Coming in future versions:

  • BLAST sequence search against the O. taurus genome and proteome
  • Comparative genomics and ortholog search
  • Additional Onthophagus species

Species & Assembly

Field Value
Species Onthophagus taurus (Schreber, 1759)
Common name Dung beetle
NCBI Taxon ID 166361
Assembly name IU_Otau_3.0
Assembly accession GCF_036711975.1
Assembly level Chromosome
Chromosomes 12
Genome size ~295 Mb
Annotation source NCBI + Davidson Lab custom

Tech Stack

Layer Technology
Framework Next.js 14 (App Router)
Styling Tailwind CSS
Genome browser JBrowse 2 (@jbrowse/react-linear-genome-view)
File hosting Cloudflare R2 (S3-compatible, zero egress fees)
Language TypeScript
Package manager npm

Project Structure

db2-platform/
├── app/
│   ├── layout.tsx              # Root layout, navbar, footer
│   ├── page.tsx                # Home page
│   ├── genome-browser/
│   │   └── page.tsx            # JBrowse 2 genome browser
│   ├── genes/
│   │   └── page.tsx            # Gene search table
│   ├── expression/
│   │   └── page.tsx            # RNA-seq expression overview
│   ├── publications/
│   │   └── page.tsx            # Publications library
│   ├── people/
│   │   └── page.tsx            # Lab directory
│   └── downloads/
│       └── page.tsx            # File downloads
│
├── components/
│   └── genome/
│       ├── JBrowseWrapper.tsx  # Dynamic import wrapper (SSR-safe)
│       └── JBrowseViewInner.tsx # JBrowse React component
│
├── lib/
│   └── jbrowse-config.ts       # Assembly and track configuration
│
└── public/                     # Static assets

Getting Started

Prerequisites

  • Node.js 18+
  • npm

Installation

git clone https://github.com/operator2036/db2-platform.git
cd db2-platform
npm install
npm run dev

Open http://localhost:3000 to view the app.


Genome Data Pipeline

The genomic files served by JBrowse are processed and hosted on Cloudflare R2. The pipeline to prepare files from raw NCBI data is:

1. Install tools

sudo apt install samtools tabix

2. Process the genome FASTA

# Compress with bgzip (NOT regular gzip — they are different)
bgzip -k Otau3.2.fasta

# Index the bgzipped file (creates .fai and .gzi)
samtools faidx Otau3.2.fasta.gz

3. Process annotation files

# Sort, compress, and index GFF3
sort -k1,1 -k4,4n annotations.gff3 | bgzip > annotations.sorted.gff3.gz
tabix -p gff annotations.sorted.gff3.gz

# Sort, compress, and index GTF
sort -k1,1 -k4,4n annotations.gtf | bgzip > annotations.sorted.gtf.gz
tabix -p gff annotations.sorted.gtf.gz

4. Upload to Cloudflare R2

Upload all processed files and their index files to the R2 bucket.
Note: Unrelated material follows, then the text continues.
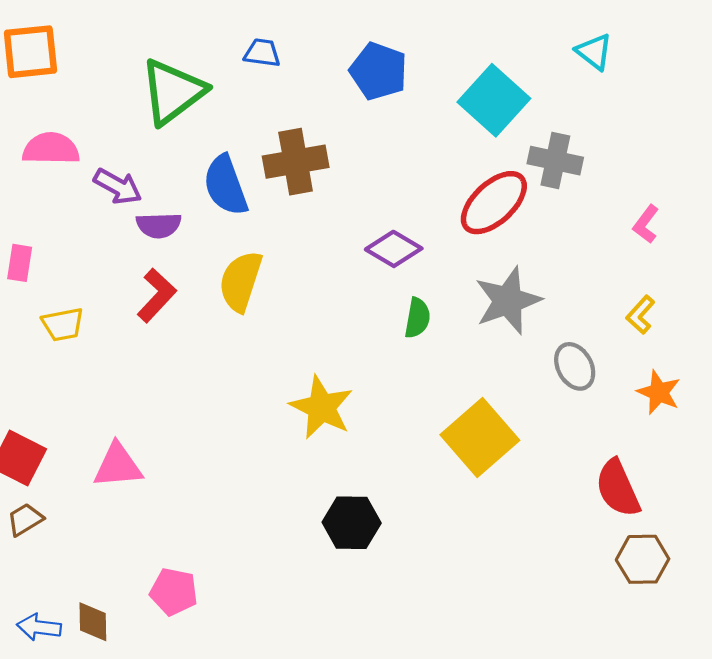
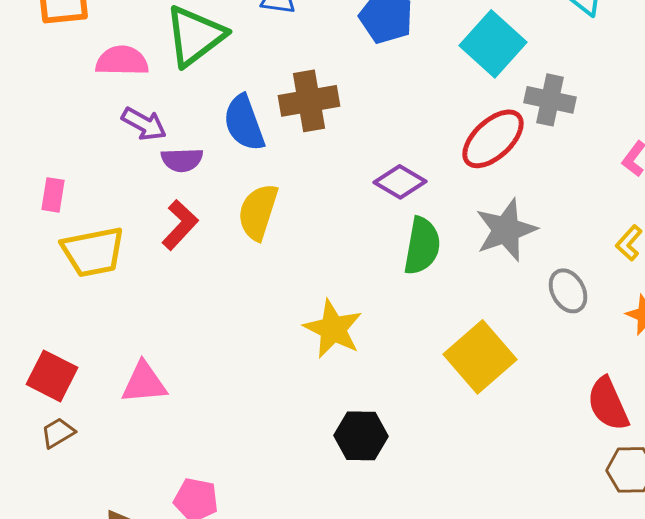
pink semicircle: (51, 149) -> (122, 61), moved
green semicircle: (417, 318) -> (422, 246), size x1.5
yellow trapezoid: (63, 324) -> (93, 252), size x1.6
Index files (.fai, .gzi, .tbi) must be in the same bucket as their parent files.

5. Configure CORS on R2

[
  {
    "AllowedOrigins": ["*"],
    "AllowedMethods": ["GET", "HEAD"],
    "AllowedHeaders": ["Range", "Accept-Ranges", "Content-Range"],
    "ExposeHeaders": ["Content-Length", "Content-Range", "Accept-Ranges"],
    "MaxAgeSeconds": 3600
  }
]

Why bgzip? JBrowse uses HTTP byte-range requests to fetch only the genomic region currently in view. This requires block-compressed files (bgzip) with matching indexes. Regular gzip does not support random access and will fail silently.


JBrowse Configuration

Assembly and track URLs are defined in lib/jbrowse-config.ts. To update a file (e.g. a new annotation release), upload the new processed file to R2 and update the URI in this config — no other changes needed.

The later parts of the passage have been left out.